**Records for the task:**

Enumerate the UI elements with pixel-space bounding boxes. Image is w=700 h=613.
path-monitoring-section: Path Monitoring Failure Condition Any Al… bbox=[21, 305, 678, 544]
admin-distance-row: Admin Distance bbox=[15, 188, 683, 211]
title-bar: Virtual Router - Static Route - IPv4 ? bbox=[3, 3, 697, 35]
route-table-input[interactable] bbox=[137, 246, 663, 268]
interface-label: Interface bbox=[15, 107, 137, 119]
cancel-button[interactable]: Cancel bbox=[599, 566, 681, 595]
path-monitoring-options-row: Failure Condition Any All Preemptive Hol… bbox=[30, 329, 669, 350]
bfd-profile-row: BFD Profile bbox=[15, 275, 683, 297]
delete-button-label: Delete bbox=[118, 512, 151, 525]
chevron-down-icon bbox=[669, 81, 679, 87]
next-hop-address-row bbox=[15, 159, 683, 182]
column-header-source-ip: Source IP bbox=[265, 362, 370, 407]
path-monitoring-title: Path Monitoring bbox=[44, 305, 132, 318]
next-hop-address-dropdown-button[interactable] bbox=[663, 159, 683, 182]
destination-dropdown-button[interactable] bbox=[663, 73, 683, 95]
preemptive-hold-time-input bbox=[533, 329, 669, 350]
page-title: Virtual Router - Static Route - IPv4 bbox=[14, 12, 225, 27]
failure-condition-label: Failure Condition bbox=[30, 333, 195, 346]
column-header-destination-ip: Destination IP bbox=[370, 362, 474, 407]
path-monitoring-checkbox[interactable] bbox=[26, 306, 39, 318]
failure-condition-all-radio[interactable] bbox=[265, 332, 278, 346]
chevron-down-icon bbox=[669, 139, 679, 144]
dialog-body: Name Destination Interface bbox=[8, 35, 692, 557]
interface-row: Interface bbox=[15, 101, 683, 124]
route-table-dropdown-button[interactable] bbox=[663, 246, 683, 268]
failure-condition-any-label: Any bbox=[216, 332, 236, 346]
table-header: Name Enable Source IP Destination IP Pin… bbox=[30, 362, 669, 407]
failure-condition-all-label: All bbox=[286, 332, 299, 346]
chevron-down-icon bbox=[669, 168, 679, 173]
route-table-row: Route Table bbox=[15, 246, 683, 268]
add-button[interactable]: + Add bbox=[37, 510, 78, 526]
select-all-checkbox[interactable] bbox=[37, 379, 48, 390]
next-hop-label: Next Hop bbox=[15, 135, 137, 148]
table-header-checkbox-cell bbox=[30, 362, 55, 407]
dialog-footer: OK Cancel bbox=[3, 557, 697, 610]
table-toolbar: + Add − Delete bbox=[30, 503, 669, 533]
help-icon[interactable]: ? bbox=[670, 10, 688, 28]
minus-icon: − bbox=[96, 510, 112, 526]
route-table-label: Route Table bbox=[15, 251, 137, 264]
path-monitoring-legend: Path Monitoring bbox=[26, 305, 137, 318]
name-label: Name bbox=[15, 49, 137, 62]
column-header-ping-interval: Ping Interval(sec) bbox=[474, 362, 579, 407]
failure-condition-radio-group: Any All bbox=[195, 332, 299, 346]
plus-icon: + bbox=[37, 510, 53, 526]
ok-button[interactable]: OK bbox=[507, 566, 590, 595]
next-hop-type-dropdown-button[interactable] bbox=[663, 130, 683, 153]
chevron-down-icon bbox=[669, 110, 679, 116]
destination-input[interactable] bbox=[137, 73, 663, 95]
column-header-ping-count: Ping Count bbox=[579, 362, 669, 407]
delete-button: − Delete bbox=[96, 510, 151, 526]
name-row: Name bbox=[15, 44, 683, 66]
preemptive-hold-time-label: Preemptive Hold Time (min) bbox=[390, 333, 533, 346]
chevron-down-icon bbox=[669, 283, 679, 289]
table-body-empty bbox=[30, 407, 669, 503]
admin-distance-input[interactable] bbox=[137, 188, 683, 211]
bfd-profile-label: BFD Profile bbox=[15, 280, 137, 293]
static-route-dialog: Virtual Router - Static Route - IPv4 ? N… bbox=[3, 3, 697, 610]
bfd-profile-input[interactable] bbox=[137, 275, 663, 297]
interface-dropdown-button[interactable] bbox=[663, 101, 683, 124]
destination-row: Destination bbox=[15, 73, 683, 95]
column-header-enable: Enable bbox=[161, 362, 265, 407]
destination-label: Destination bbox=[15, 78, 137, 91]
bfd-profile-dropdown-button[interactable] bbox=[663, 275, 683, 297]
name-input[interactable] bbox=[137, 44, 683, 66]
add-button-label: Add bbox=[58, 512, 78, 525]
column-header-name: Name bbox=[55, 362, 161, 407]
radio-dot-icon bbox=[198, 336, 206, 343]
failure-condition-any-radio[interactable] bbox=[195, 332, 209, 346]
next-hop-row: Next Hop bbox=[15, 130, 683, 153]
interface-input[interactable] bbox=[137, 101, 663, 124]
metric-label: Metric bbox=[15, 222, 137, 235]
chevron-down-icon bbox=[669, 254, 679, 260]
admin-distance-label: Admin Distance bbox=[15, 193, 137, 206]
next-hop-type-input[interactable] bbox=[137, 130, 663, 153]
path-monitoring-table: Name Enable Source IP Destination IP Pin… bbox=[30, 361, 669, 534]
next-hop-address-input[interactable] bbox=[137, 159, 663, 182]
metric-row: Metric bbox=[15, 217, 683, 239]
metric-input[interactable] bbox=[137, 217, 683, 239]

**What needs to be done:**
Print all the records precisely.

**Result of this task:**
Enumerate the UI elements with pixel-space bounding boxes. Image is w=700 h=613.
path-monitoring-section: Path Monitoring Failure Condition Any Al… bbox=[21, 305, 678, 544]
admin-distance-row: Admin Distance bbox=[15, 188, 683, 211]
title-bar: Virtual Router - Static Route - IPv4 ? bbox=[3, 3, 697, 35]
route-table-input[interactable] bbox=[137, 246, 663, 268]
interface-label: Interface bbox=[15, 107, 137, 119]
cancel-button[interactable]: Cancel bbox=[599, 566, 681, 595]
path-monitoring-options-row: Failure Condition Any All Preemptive Hol… bbox=[30, 329, 669, 350]
bfd-profile-row: BFD Profile bbox=[15, 275, 683, 297]
delete-button-label: Delete bbox=[118, 512, 151, 525]
chevron-down-icon bbox=[669, 81, 679, 87]
next-hop-address-row bbox=[15, 159, 683, 182]
column-header-source-ip: Source IP bbox=[265, 362, 370, 407]
path-monitoring-title: Path Monitoring bbox=[44, 305, 132, 318]
next-hop-address-dropdown-button[interactable] bbox=[663, 159, 683, 182]
destination-dropdown-button[interactable] bbox=[663, 73, 683, 95]
preemptive-hold-time-input bbox=[533, 329, 669, 350]
page-title: Virtual Router - Static Route - IPv4 bbox=[14, 12, 225, 27]
failure-condition-label: Failure Condition bbox=[30, 333, 195, 346]
column-header-destination-ip: Destination IP bbox=[370, 362, 474, 407]
path-monitoring-checkbox[interactable] bbox=[26, 306, 39, 318]
failure-condition-all-radio[interactable] bbox=[265, 332, 278, 346]
chevron-down-icon bbox=[669, 139, 679, 144]
dialog-body: Name Destination Interface bbox=[8, 35, 692, 557]
interface-row: Interface bbox=[15, 101, 683, 124]
route-table-dropdown-button[interactable] bbox=[663, 246, 683, 268]
failure-condition-any-label: Any bbox=[216, 332, 236, 346]
table-header: Name Enable Source IP Destination IP Pin… bbox=[30, 362, 669, 407]
failure-condition-all-label: All bbox=[286, 332, 299, 346]
chevron-down-icon bbox=[669, 168, 679, 173]
route-table-row: Route Table bbox=[15, 246, 683, 268]
add-button[interactable]: + Add bbox=[37, 510, 78, 526]
select-all-checkbox[interactable] bbox=[37, 379, 48, 390]
next-hop-label: Next Hop bbox=[15, 135, 137, 148]
table-header-checkbox-cell bbox=[30, 362, 55, 407]
dialog-footer: OK Cancel bbox=[3, 557, 697, 610]
table-toolbar: + Add − Delete bbox=[30, 503, 669, 533]
help-icon[interactable]: ? bbox=[670, 10, 688, 28]
minus-icon: − bbox=[96, 510, 112, 526]
route-table-label: Route Table bbox=[15, 251, 137, 264]
path-monitoring-legend: Path Monitoring bbox=[26, 305, 137, 318]
name-label: Name bbox=[15, 49, 137, 62]
column-header-ping-interval: Ping Interval(sec) bbox=[474, 362, 579, 407]
failure-condition-radio-group: Any All bbox=[195, 332, 299, 346]
plus-icon: + bbox=[37, 510, 53, 526]
ok-button[interactable]: OK bbox=[507, 566, 590, 595]
next-hop-type-dropdown-button[interactable] bbox=[663, 130, 683, 153]
chevron-down-icon bbox=[669, 110, 679, 116]
destination-input[interactable] bbox=[137, 73, 663, 95]
column-header-ping-count: Ping Count bbox=[579, 362, 669, 407]
delete-button: − Delete bbox=[96, 510, 151, 526]
name-row: Name bbox=[15, 44, 683, 66]
preemptive-hold-time-label: Preemptive Hold Time (min) bbox=[390, 333, 533, 346]
chevron-down-icon bbox=[669, 283, 679, 289]
table-body-empty bbox=[30, 407, 669, 503]
admin-distance-input[interactable] bbox=[137, 188, 683, 211]
bfd-profile-label: BFD Profile bbox=[15, 280, 137, 293]
static-route-dialog: Virtual Router - Static Route - IPv4 ? N… bbox=[3, 3, 697, 610]
bfd-profile-input[interactable] bbox=[137, 275, 663, 297]
interface-dropdown-button[interactable] bbox=[663, 101, 683, 124]
destination-row: Destination bbox=[15, 73, 683, 95]
column-header-enable: Enable bbox=[161, 362, 265, 407]
destination-label: Destination bbox=[15, 78, 137, 91]
bfd-profile-dropdown-button[interactable] bbox=[663, 275, 683, 297]
name-input[interactable] bbox=[137, 44, 683, 66]
add-button-label: Add bbox=[58, 512, 78, 525]
column-header-name: Name bbox=[55, 362, 161, 407]
radio-dot-icon bbox=[198, 336, 206, 343]
failure-condition-any-radio[interactable] bbox=[195, 332, 209, 346]
next-hop-row: Next Hop bbox=[15, 130, 683, 153]
interface-input[interactable] bbox=[137, 101, 663, 124]
metric-label: Metric bbox=[15, 222, 137, 235]
chevron-down-icon bbox=[669, 254, 679, 260]
admin-distance-label: Admin Distance bbox=[15, 193, 137, 206]
next-hop-type-input[interactable] bbox=[137, 130, 663, 153]
path-monitoring-table: Name Enable Source IP Destination IP Pin… bbox=[30, 361, 669, 534]
next-hop-address-input[interactable] bbox=[137, 159, 663, 182]
metric-row: Metric bbox=[15, 217, 683, 239]
metric-input[interactable] bbox=[137, 217, 683, 239]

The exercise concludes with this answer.